Our main goal has been to shed light into the research questions posed in Section I-B).

For RQ1, we devised various ways of leveraging LMs, and we compared to recent works on using LLM prompts for item ranking. We found that such an LLM-only approach is not viable, as it cannot cope with long-tail items. In contrast, using LLMs to generate concise user profiles, based on our CUP framework, is a competitive solution. However, they do not outperform the simpler CUP variants, like idf-based sentences, and the simpler methods are low-cost.

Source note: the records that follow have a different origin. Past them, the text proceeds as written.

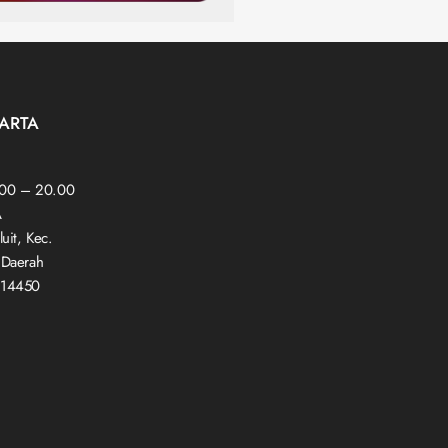
KARTA
.00 – 20.00
A
luit, Kec.
, Daerah
a 14450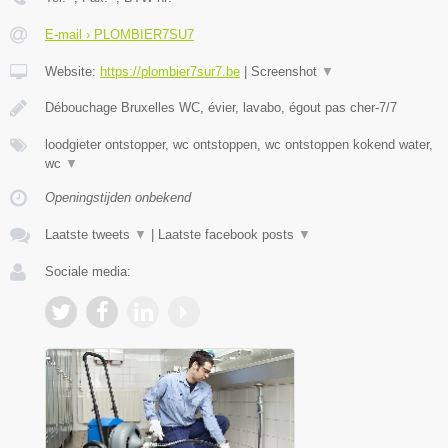
E-mail › PLOMBIER7SU7
Website:
https://plombier7sur7.be
|
Screenshot
▼
Débouchage Bruxelles WC, évier, lavabo, égout pas cher-7/7
loodgieter ontstopper, wc ontstoppen, wc ontstoppen kokend water,
wc
▼
Openingstijden onbekend
Laatste tweets
▼
|
Laatste facebook posts
▼
Sociale media: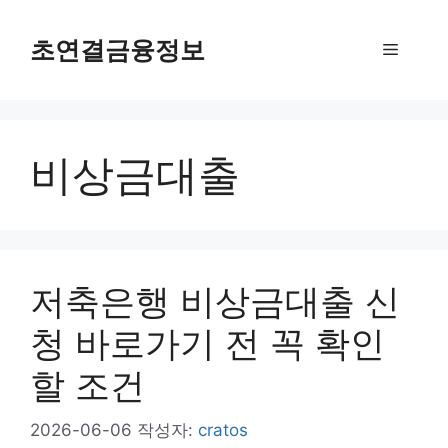
컨
텐
초연결금융정보
메
츠
로
뉴
건
너
비상금대출
뛰
기
저축은행 비상금대출 신
청 바로가기 전 꼭 확인
할 조건
2026-06-06
작성자:
cratos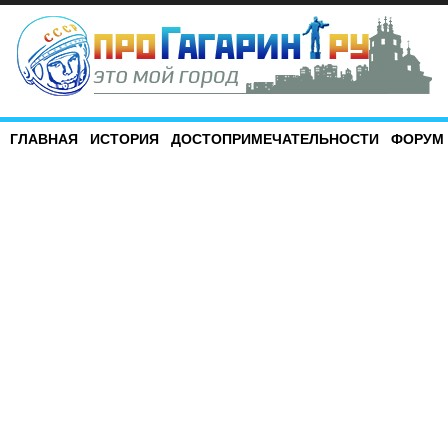
ГЛАВНАЯ
ИСТОРИЯ
ДОСТОПРИМЕЧАТЕЛЬНОСТИ
ФОРУМ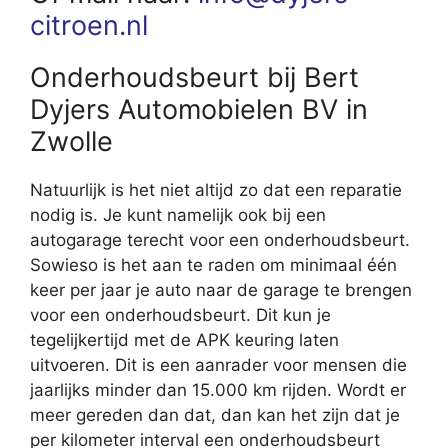
citroen.nl
Onderhoudsbeurt bij Bert
Dyjers Automobielen BV in
Zwolle
Natuurlijk is het niet altijd zo dat een reparatie
nodig is. Je kunt namelijk ook bij een
autogarage terecht voor een onderhoudsbeurt.
Sowieso is het aan te raden om minimaal één
keer per jaar je auto naar de garage te brengen
voor een onderhoudsbeurt. Dit kun je
tegelijkertijd met de APK keuring laten
uitvoeren. Dit is een aanrader voor mensen die
jaarlijks minder dan 15.000 km rijden. Wordt er
meer gereden dan dat, dan kan het zijn dat je
per kilometer interval een onderhoudsbeurt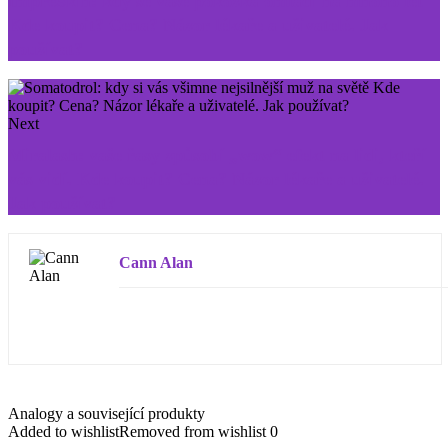
ImpreSkin: kdy se vaše pokožka omladí na mnoho let
Kde koupit? Cena? Názor lékaře a uživatelé. Jak
používat?
Next
Miralash: vaše řasy způsobí „wow“ efekt na lidi, kteří
vás vidí. Kde koupit? Cena? Názor lékaře a uživatelé.
Jak používat?
Cann Alan
Analogy a související produkty
Added to wishlist
Removed from wishlist
0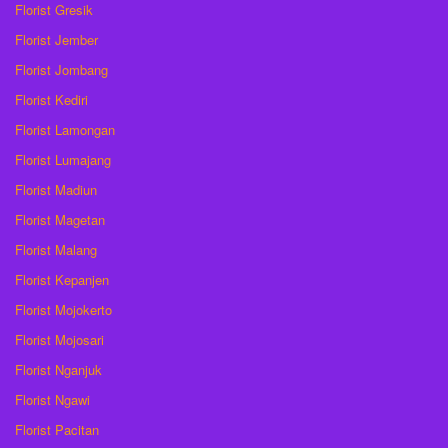
Florist Gresik
Florist Jember
Florist Jombang
Florist Kediri
Florist Lamongan
Florist Lumajang
Florist Madiun
Florist Magetan
Florist Malang
Florist Kepanjen
Florist Mojokerto
Florist Mojosari
Florist Nganjuk
Florist Ngawi
Florist Pacitan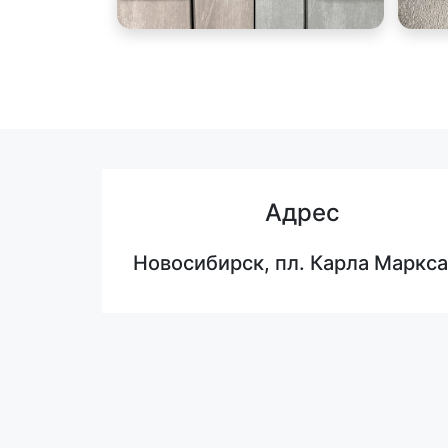
Адрес
Новосибирск, пл. Карла Маркса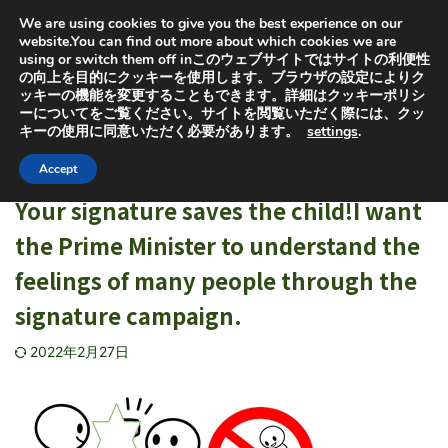
オヤセン「子どもは親を選べない」の「親」と「選」から
We are using cookies to give you the best experience on our
取っています。子供を救うためにも特許出願中の虐待検知
器普及にご協力ください
website.You can find out more about which cookies we are
using or switch them off inこのウェブサイトではサイトの利便性
の向上を目的にクッキーを使用します。ブラウザの設定によりク
ッキーの機能を変更することもできます。詳細はクッキーポリシ
ーについてをご覧ください。サイトを閲覧いただく際には、クッ
キーの使用に同意いただく必要があります。
settings
.
HOME
>
English version
>
English version
Accept
Your signature saves the child!I want
the Prime Minister to understand the
feelings of many people through the
signature campaign.
2022年2月27日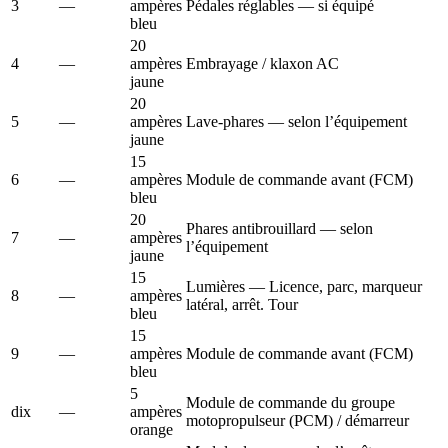
3
—
ampères
Pédales réglables — si équipé
bleu
20
4
—
ampères
Embrayage / klaxon AC
jaune
20
5
—
ampères
Lave-phares — selon l’équipement
jaune
15
6
—
ampères
Module de commande avant (FCM)
bleu
20
Phares antibrouillard — selon
7
—
ampères
l’équipement
jaune
15
Lumières — Licence, parc, marqueur
8
—
ampères
latéral, arrêt. Tour
bleu
15
9
—
ampères
Module de commande avant (FCM)
bleu
5
Module de commande du groupe
dix
—
ampères
motopropulseur (PCM) / démarreur
orange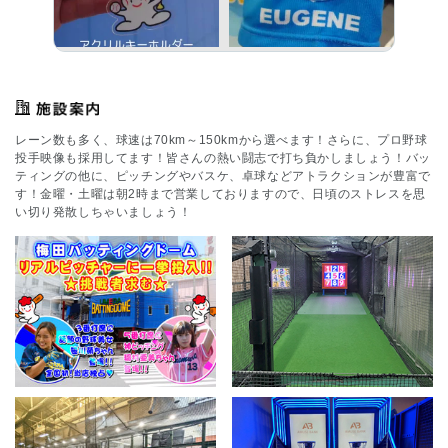
レーン数も多く、球速は70km～150kmから選べます！さらに、プロ野球
投手映像も採用してます！皆さんの熱い闘志で打ち負かしましょう！バッ
ティングの他に、ピッチングやバスケ、卓球などアトラクションが豊富で
す！金曜・土曜は朝2時まで営業しておりますので、日頃のストレスを思
い切り発散しちゃいましょう！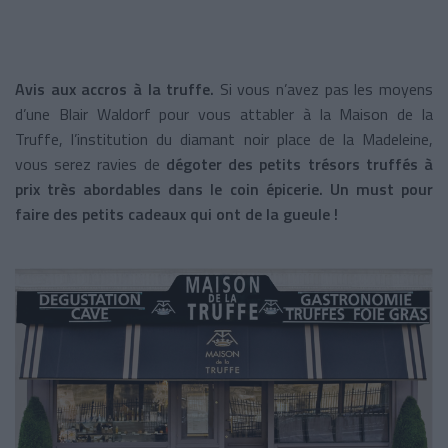
Avis aux accros à la truffe.
Si vous n’avez pas les moyens
d’une Blair Waldorf pour vous attabler à la Maison de la
Truffe, l’institution du diamant noir place de la Madeleine,
vous serez ravies de
dégoter des petits trésors truffés à
prix très abordables dans le coin épicerie. Un must pour
faire des petits cadeaux qui ont de la gueule !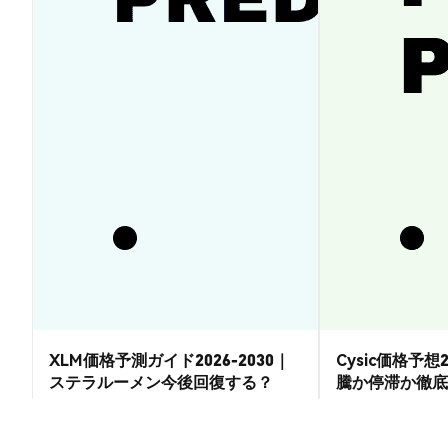
XLM価格予測ガイド2026-2030｜
Cysic価格予想2
ステラルーメン今後回復する？
騰か停滞か徹底
市場洞察
市場洞察
2026-08-07
|
15-20分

For RQ2, we limited the number of input tokens for the Transformer to 128, creating a stress-test but also aiming to minimize the computational and energy cost at training time. Our experimental findings confirmed that this tight length for user profiles is indeed viable, yielding good NDCG@5 and P@1 results (relative to the difficulty of this data).

For RQ3, we devised various techniques for selecting informative cues from user reviews. A key observation from the experiments is that a moderate degree of sophistication, like idf-selected sentences, is largely sufficient. Our default configuration CUPidf performs on par with more elaborated variants, such as leveraging SentenceBERT or having T5- generated keywords for concise profiles. Moreover, CUPidf mostly outperforms even the profiles that were generated by ChatGPT with the full review texts as input.